A health worker performs a coronavirus test to a local resident in Spain - Pablo Blazquez Dominguez/Getty

Belgian prince tests positive for Covid after high-society party

A Belgian man who tested positive after attending a party in Spain is the country’s Prince Joachim, it emerged on Saturday.

The 28-year-old, 10th in line to the Belgian throne, attended a party in the southern Spanish city of Cordoba, which is now being investigated by authorities.

He is the younger son and third child of Prince Lorenz and Princess Astrid and the nephew of the current Belgian monarch, King Philippe.

Prince Joachim has lived in Spain for several years with his girlfriend, Victoria Ortiz Martinez-Sagrera.

The party where he contracted coronavirus was reportedly organised in his honour a day after he returned to Spain on Monday after two months in Belgium.

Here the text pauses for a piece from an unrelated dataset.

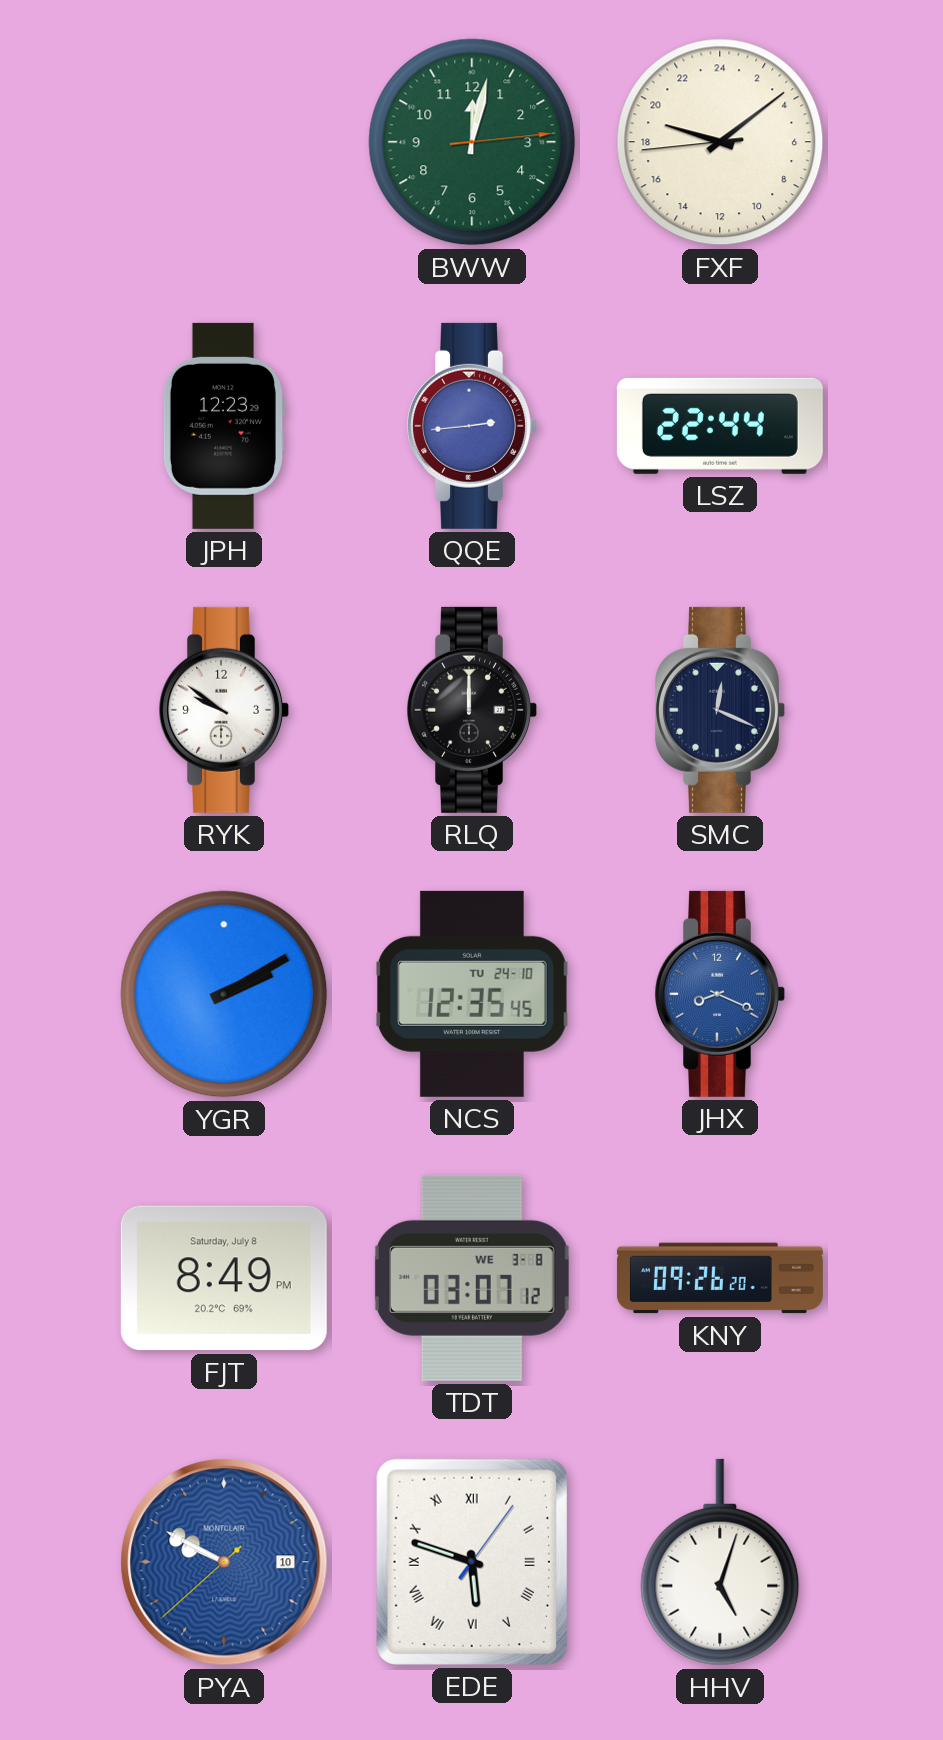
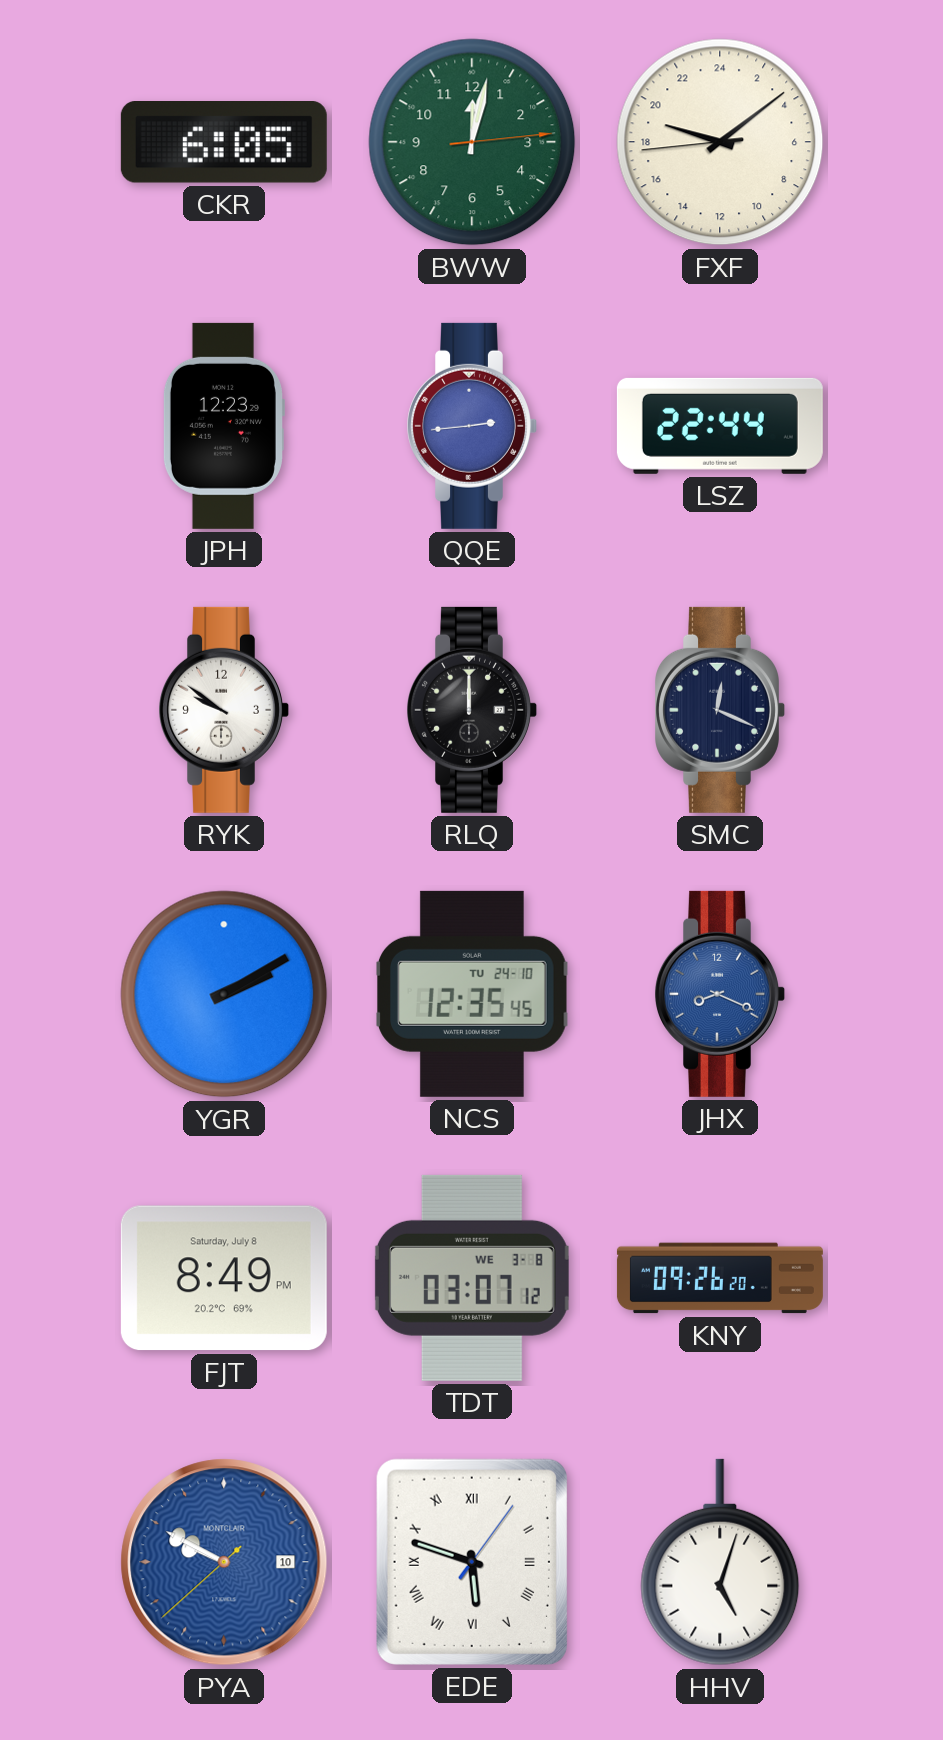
CKR: none -> 6:05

The event was held in a private house amid conflicting local reports up to 30 high-society people may have attended the bash in breach of strict conditions linked to Spain’s lockdown.

Prince Joachim has lived in Spain for several years with his girlfriend Victoria Ortiz Martinez-Sagrera - Patrick van Katwijk / Getty

What you might have missed

  • Hong Kong has confirmed its first locally transmitted coronavirus cases in more than two weeks, fuelling concerns over its spread as restrictions on movement are relaxed.
  • China reported the highest daily increase in coronavirus cases in nearly three weeks with 16 new infections discovered on May 31, as the number of so-called imported cases jumped in southwestern Sichuan province.
  • Peru reported 8,800 new Covid-19 infections on Sunday, setting a new daily record for a country that already has the second highest number of cases in Latin America after Brazil.
  • Turkey re-opens restaurants, cafes and parks today and lifts inter-city travel curbs as the country eases restrictions taken to fight the coronavirus outbreak.
  • Japan is considering re-opening its borders to travellers from selected countries which have low levels of coronavirus infections. The government also gave the green light for the country's much-loved karoke bars to reopen, too.
  • Shopping centres and parks are set to reopen in Moscow on Monday as the Russian capital eases restrictions despite having the world's third-largest caseload.